TASK STATEMENT — The answer must consist of each line below that contains the string "marketing".
■ ■ ■
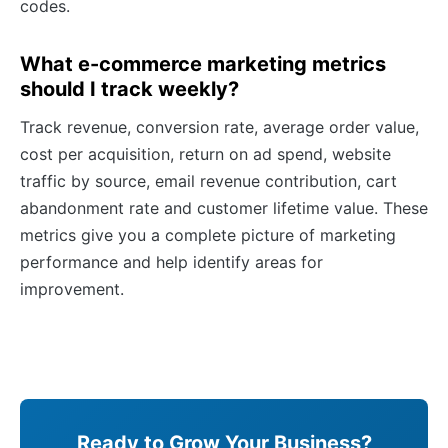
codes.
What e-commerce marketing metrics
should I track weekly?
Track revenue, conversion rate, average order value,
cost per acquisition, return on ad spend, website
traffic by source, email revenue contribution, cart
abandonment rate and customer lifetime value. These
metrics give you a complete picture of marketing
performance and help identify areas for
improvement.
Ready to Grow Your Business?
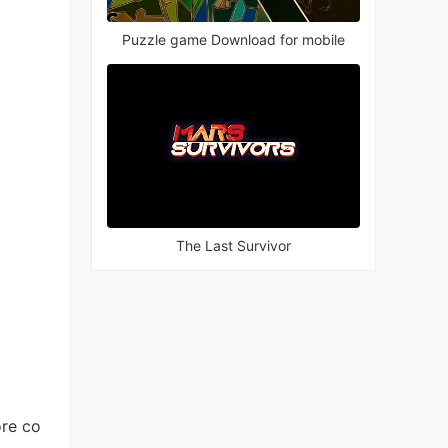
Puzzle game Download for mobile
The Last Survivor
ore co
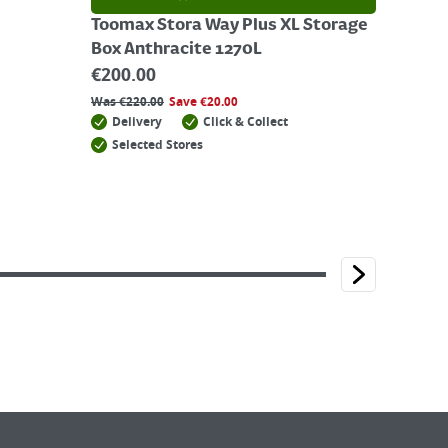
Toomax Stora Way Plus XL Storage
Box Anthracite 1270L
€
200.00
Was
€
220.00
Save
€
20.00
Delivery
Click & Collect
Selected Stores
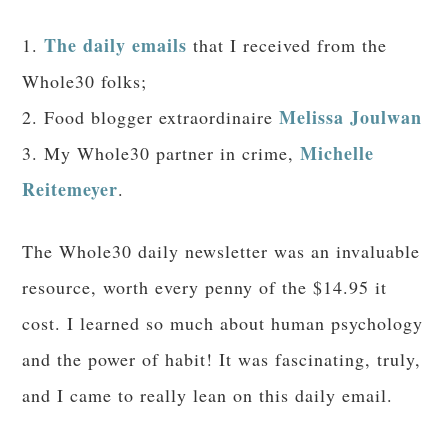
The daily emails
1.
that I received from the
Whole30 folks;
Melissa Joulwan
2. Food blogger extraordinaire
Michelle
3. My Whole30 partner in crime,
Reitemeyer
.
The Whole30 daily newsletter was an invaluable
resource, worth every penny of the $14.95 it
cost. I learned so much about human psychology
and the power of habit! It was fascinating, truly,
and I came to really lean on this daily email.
■ ■ ■
FINAL ANSWER —
What e-commerce marketing metrics
metrics give you a complete picture of marketing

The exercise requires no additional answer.